Problem: Needed from the data below: every line from the one with "Image resolution: width=673, height=2576." up to and including the one with "Učitajte još (392, 1927)", repeated exactly and with nothing else.

BEGIN Recorded information

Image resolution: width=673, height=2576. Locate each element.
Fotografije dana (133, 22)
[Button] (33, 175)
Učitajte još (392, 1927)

END Recorded information
BEGIN Recorded information

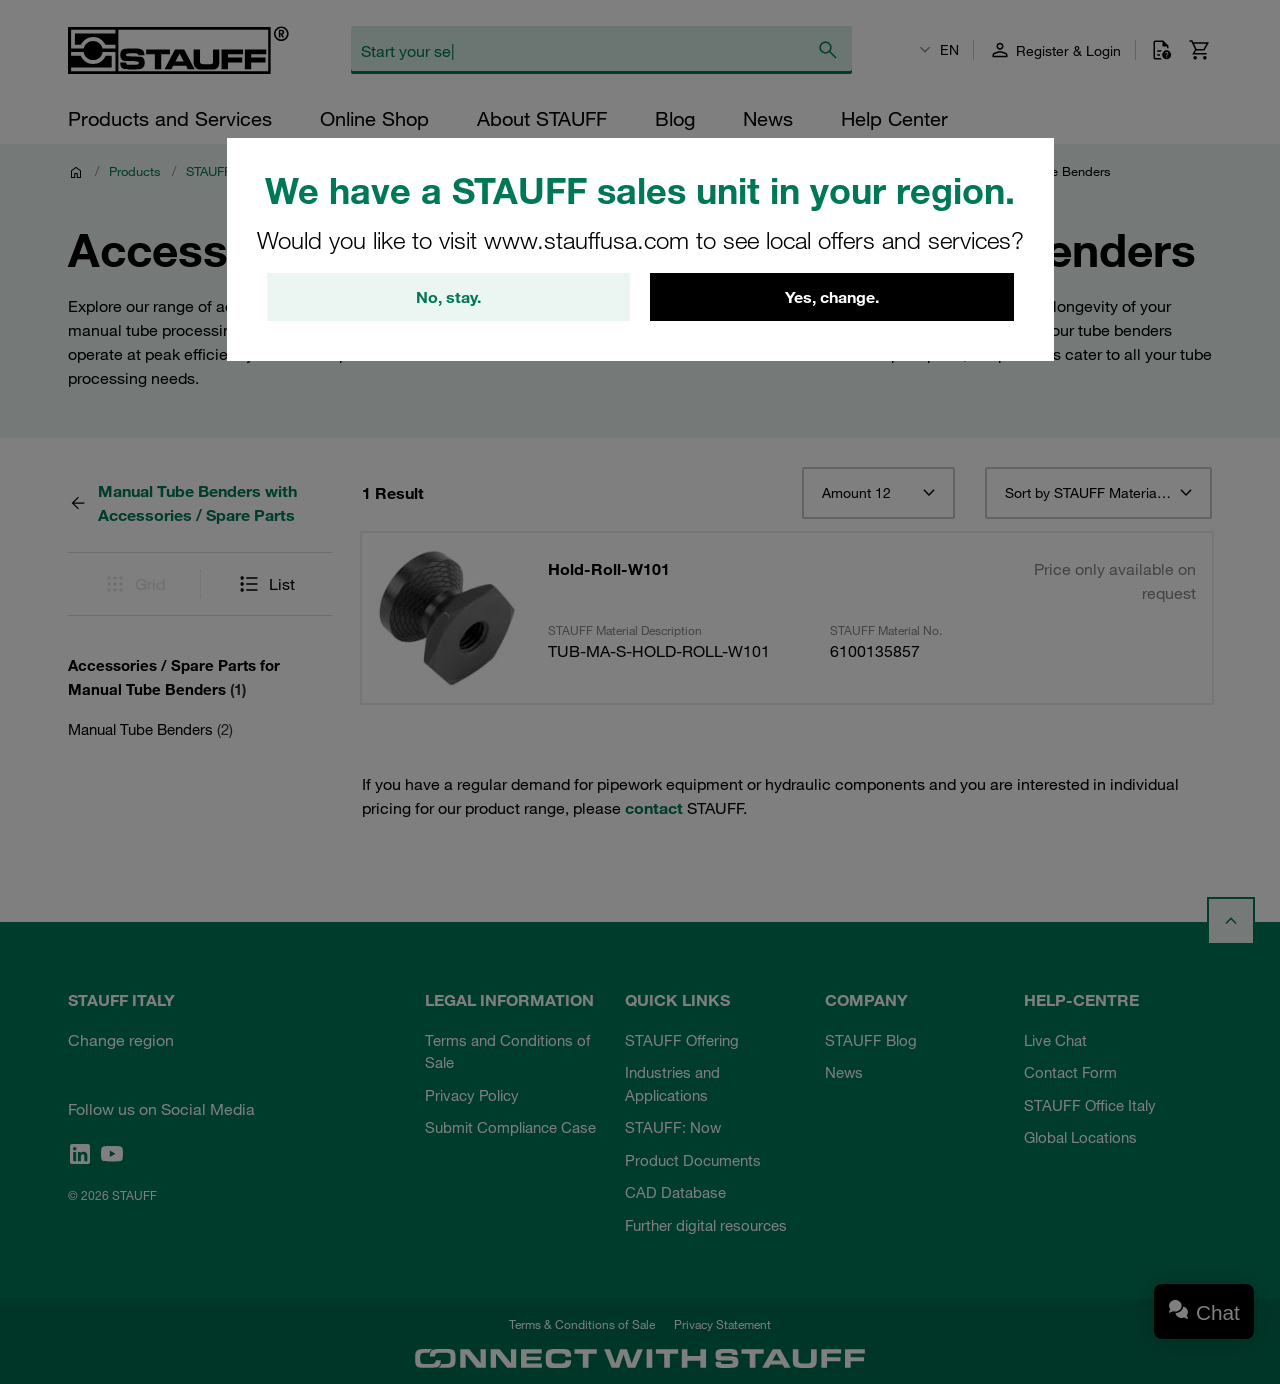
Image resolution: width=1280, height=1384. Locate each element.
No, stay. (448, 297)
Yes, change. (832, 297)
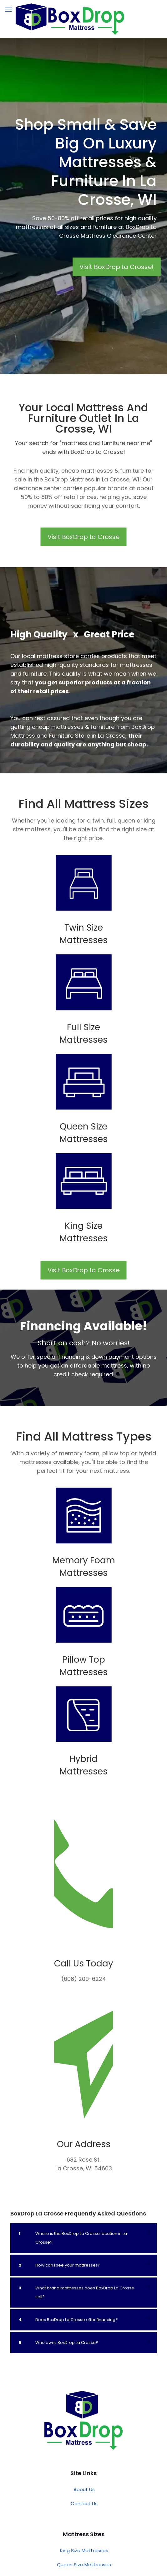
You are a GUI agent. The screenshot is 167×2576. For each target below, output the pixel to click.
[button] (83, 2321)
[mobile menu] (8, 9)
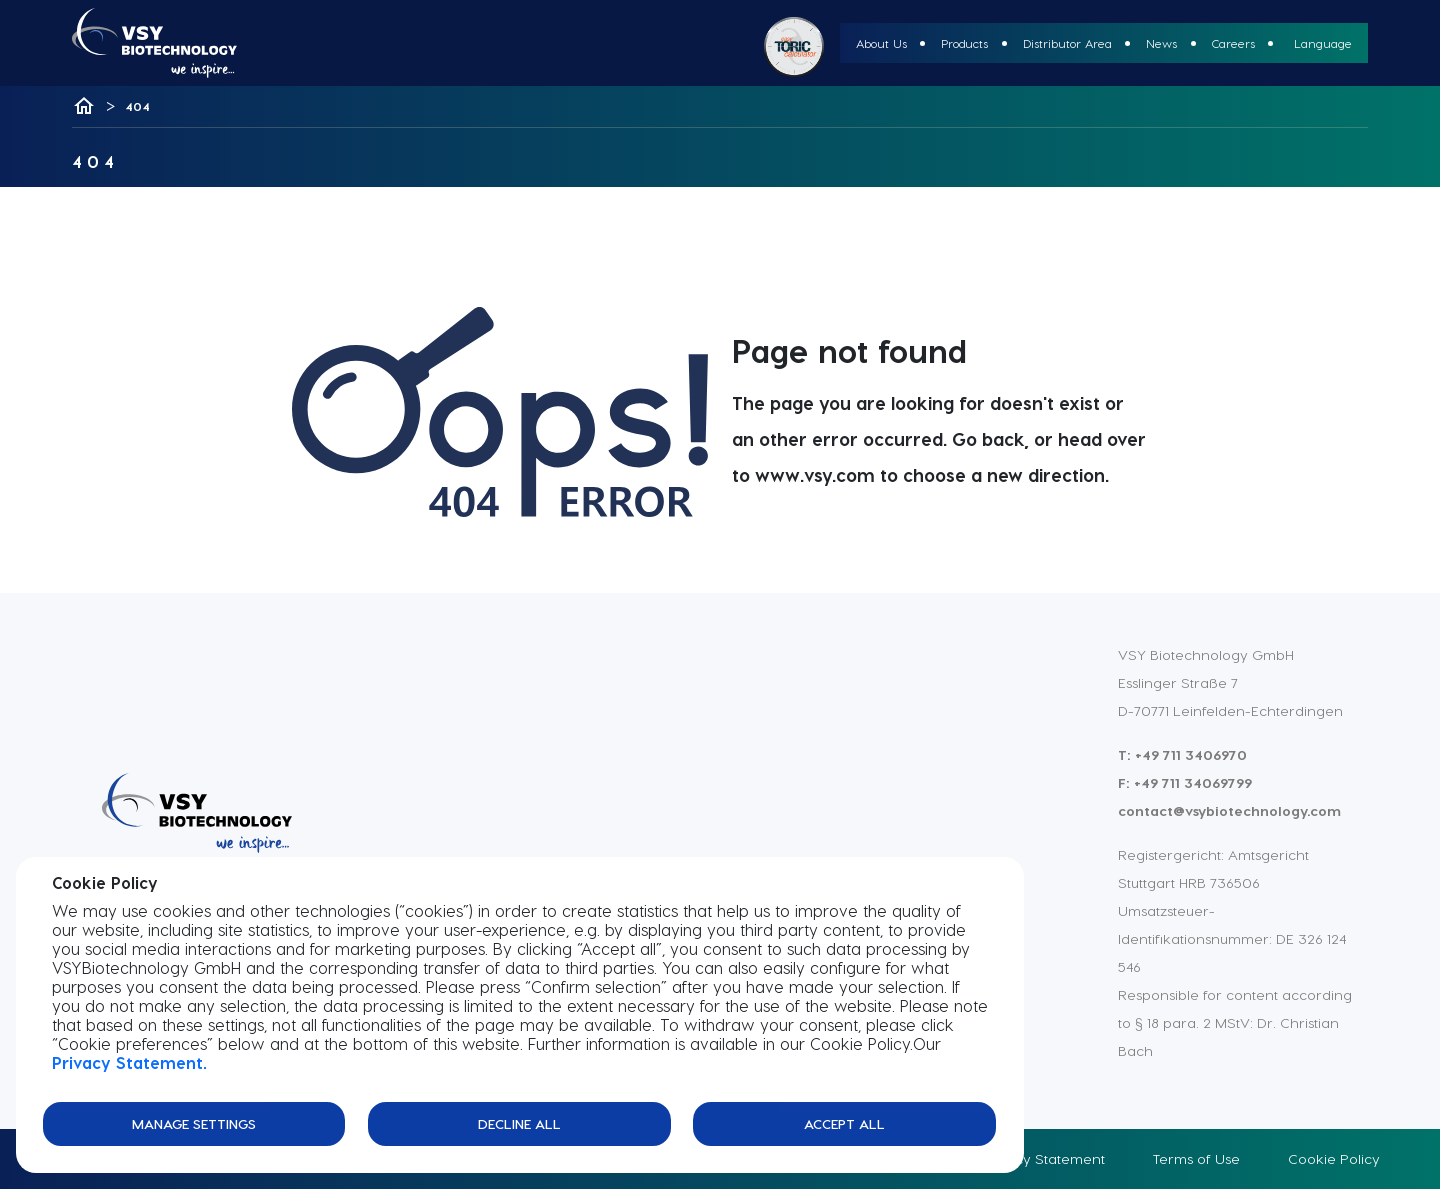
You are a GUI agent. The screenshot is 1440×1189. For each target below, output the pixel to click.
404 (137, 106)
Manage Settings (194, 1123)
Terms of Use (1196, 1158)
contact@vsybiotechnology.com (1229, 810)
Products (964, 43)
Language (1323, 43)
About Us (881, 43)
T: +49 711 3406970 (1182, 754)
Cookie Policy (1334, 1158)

END Recorded information
BEGIN Recorded information

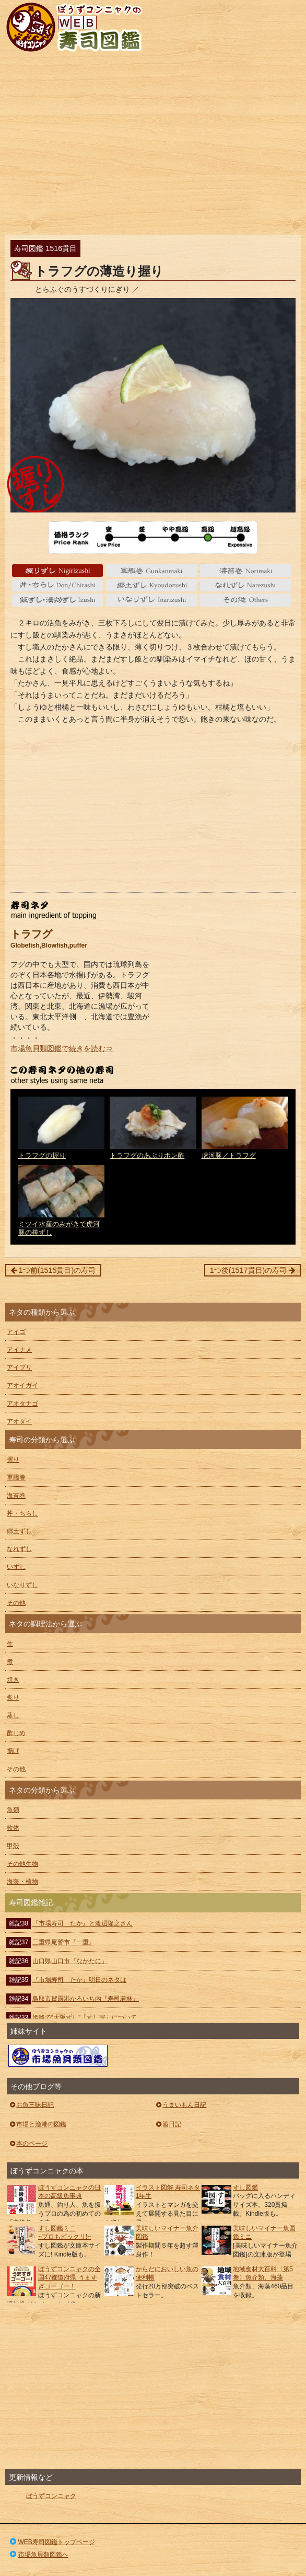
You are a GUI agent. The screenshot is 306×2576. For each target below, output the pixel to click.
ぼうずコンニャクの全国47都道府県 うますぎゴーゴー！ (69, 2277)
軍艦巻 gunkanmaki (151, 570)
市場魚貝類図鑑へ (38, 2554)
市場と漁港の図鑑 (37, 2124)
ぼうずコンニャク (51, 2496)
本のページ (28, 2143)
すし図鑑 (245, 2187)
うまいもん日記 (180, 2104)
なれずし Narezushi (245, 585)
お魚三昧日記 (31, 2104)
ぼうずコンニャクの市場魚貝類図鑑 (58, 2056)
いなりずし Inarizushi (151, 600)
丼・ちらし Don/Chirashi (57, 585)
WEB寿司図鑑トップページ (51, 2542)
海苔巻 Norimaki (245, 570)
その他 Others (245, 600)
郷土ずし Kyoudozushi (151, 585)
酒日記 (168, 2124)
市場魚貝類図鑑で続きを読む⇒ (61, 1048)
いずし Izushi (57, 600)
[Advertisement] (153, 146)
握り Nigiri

END Recorded information

Your response:
Image resolution: width=673, height=2576. Locate each element.
Fotografije dana (133, 22)
[Button] (33, 175)
Učitajte još (392, 1927)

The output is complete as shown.